NotQuiteCockney · 12/02/2005 09:45

Gah. I've had a full-time job, I worked in the City for years. Being home with two kids is much harder. And DS1 goes to school part-time, and I don't do that much around the house, mostly just cooking.

Thankfully, DH knows this. He doesn't take them both for very long periods yet, as DS2 is only 4.5m and hence somewhat boob-attached, but he will.

He had to go back into work last night at 9, came home at midnight. But in our house, that's martyr points for me (for getting myself into bed with DS2 on my own), not for him!

(I do try to give him time off on the weekends, though ... as he does for me.)

SPARKLER1 · 12/02/2005 09:45

nutcracker - for you. That's very unfair. I don't work either but I always need to have a break. It's hard work being home with the kids all day.

SPARKLER1 · 12/02/2005 09:47

Nutracker if I was you - I'd get up and dressed before the kids wake up and go out for the day. Leave him to deal with everything. He'll soon change his mind.

nutcracker · 12/02/2005 09:49

We have talked about it loads before, but basically he thinks i have an easy life and that i have no idea what his life is like, eve though he has admitted that his job is pretty easy and he sits on his ass most of the day.

I've got quite good at ignoring what he says anyway, think it's just cos i was sooooo exhausted it got to me.

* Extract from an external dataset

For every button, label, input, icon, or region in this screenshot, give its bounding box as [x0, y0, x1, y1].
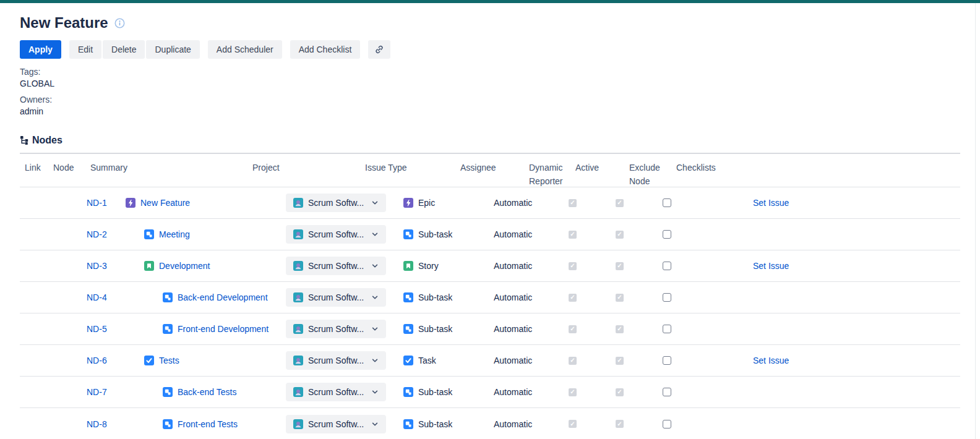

I can't believe how he couldn't see that i was so tired, i mean i didn't come on MN last night, what bigger clue could i have given him

OP posts:
nutcracker · 12/02/2005 09:50

LOL sparkler, that would be good.

OP posts:
SPARKLER1 · 12/02/2005 09:51

Go on - I dare you. Go out and have a bit of pampering and retail therapy. Go on - you deserve it and it will serve him right.

rickman · 12/02/2005 09:51

Message withdrawn

rickman · 12/02/2005 09:53

Message withdrawn

nutcracker · 12/02/2005 09:59

No don't worry Rickman, you are right. Our relationship is in a state at the mo and i can't remember a time when it wasn't.

I am trying to sort out what I want to do but am findinbg it sooo hard as i just end up feeling selfish whatever i decide.

We are all goiung away for the weekend at the end of feb and i am hopiung this will clarify things for me one way or another.

You wern't over the top, and you are right, it is the little things that cause the most problems.